Я был тенью свиристеля, убитого
Ложной лазурью оконного стекла;
Я был мазком пепельного пуха, — и я
Продолжал жить и лететь в отраженном небе.
И также я удваивал изнутри
Себя, лампу, яблоко на тарелке, —
Раздвинув занавески, скрывавшие ночь, я давал темному стеклу
Развесить над травой всю мебель,
И как было дивно, когда снег
10 Накрывал весь видный мне лужок и вздымался так,
Что кресло и кровать стояли в точности
На снегу, на этой хрустальной земле!
 
 
Снимите снова снегопад: каждая плывущая снежинка
Бесформенна и медленна, неустойчива и плотна,
Тусклая темная белизна на бледной белизне дня,
Среди абстрактных лиственниц в нейтральном свете.
И после: градации синевы,
Когда ночь сливает зрителя со зримым;
А поутру морозные алмазы
20 Изумлены: чьи это ноги в шпорах пересекли
Слева направо белую страницу дороги?
Слева направо читается шифр зимы:
Точка, стрелка назад; повторение:
Точка, стрелка назад… Фазаний след!
С полоскою вкруг шеи щеголь, рябчик облагороженный,
Обретший свой Китай позади моего дома.
Не в «Шерлок Холмсе» ли он был, тот, чьи
Следы повернутых вспять башмаков указывали назад?
 
 
Всякий цвет мог радовать меня: даже серый.
30 Мои глаза в буквальном смысле
Фотографировали.
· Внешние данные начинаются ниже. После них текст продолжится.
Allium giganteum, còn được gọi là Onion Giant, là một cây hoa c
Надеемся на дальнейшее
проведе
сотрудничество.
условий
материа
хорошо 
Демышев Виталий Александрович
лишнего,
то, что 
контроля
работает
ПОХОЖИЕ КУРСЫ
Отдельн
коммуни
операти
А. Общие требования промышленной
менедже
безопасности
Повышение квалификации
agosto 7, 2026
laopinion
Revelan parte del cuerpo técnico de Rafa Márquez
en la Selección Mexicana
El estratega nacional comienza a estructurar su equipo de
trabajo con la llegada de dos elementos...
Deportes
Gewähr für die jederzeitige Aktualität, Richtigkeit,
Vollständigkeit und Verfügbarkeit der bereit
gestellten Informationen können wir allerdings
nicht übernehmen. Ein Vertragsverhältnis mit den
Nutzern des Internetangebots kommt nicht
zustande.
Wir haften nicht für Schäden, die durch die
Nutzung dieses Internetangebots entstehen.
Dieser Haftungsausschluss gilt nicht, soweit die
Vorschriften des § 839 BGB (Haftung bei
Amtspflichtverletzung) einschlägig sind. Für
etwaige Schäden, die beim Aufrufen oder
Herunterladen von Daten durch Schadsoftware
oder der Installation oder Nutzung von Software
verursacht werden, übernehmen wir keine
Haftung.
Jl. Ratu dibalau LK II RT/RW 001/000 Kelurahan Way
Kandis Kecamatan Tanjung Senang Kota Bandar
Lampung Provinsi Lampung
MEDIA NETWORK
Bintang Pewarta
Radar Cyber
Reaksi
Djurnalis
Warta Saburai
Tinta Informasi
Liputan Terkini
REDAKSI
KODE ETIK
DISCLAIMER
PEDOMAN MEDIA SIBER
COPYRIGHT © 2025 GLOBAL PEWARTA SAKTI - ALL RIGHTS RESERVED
Как только я позволял
Или, в безмолвном трепете, повелевал,
Все, бывшее в поле моего зрения, —
Домашняя ли сценка, листья карии или стройный
Стилет застынувшей капели, —
Все запечатлевалось на исподе моих век,
Где сохранялось час-другой,
И пока это длилось, мне стоило
Закрыть глаза, чтоб воспроизвести листву,
40 Домашнюю сценку или трофеи стрех.
 
 
Я не пойму, почему прежде с озера
Я мог различить наше крыльцо, идя
Озерной дорогой в школу, а нынче, хотя ни единое дерево
Не застит вида, я всматриваюсь и не разгляжу
Даже крыши. Возможно, что какой-то сдвиг в пространстве
Произвел складку или борозду, сместившую
Этот хрупкий вид, дощатый дом между
Гольдсвортом и Вордсмитом, на квадрате зелени.
 
 
У меня там была любимая молодая кария
50 С крупными темно-нефритовыми листьями и черным, щуплым,
Источенным бороздками стволом. Закатное солнце
Бронзировало черную кору, по которой, как развившиеся
Гирлянды, спадали тени ветвей.
Теперь она крепка и шершава, хорошо разрослась.
Белые бабочки становятся бледно-лиловыми, когда
Пролетают в ее тени, где как будто тихо покачивается
Призрак качелей моей маленькой дочери.
Сам дом почти не изменился. Одно крыло
Мы обновили. Здесь солярий. Здесь
60 Видовое окно обставлено затейливыми креслами.
Огромная скрепка телеантенны блестит на месте
Негнущегося флюгера, который часто посещал
Наивный и воздушный пересмешник.
Он пересказывал все слышанные им программы,
Переходя с чиппо-чиппо на ясное
Ту-уи, ту-уи, потом на хриплое: приди,
Приди, при-пррр; вскидывая кверху хвост
Или изящно предаваясь легким
Прыжкам вверх-вниз и тотчас же (ту-уи),
70 Садясь на свой насест — на новую антенну.
Я был дитя, когда умерли мои родители.
Оба были орнитологи. Я так часто
Пытался их вообразить, что ныне
У меня тысяча родителей. Как грустно они
Тают в собственных добродетелях и удаляются,
Но иные слова, случайно услышанные или прочитанные, —
Такие как «больное сердце» — всегда относятся
К нему, а «рак поджелудочной железы» — к ней.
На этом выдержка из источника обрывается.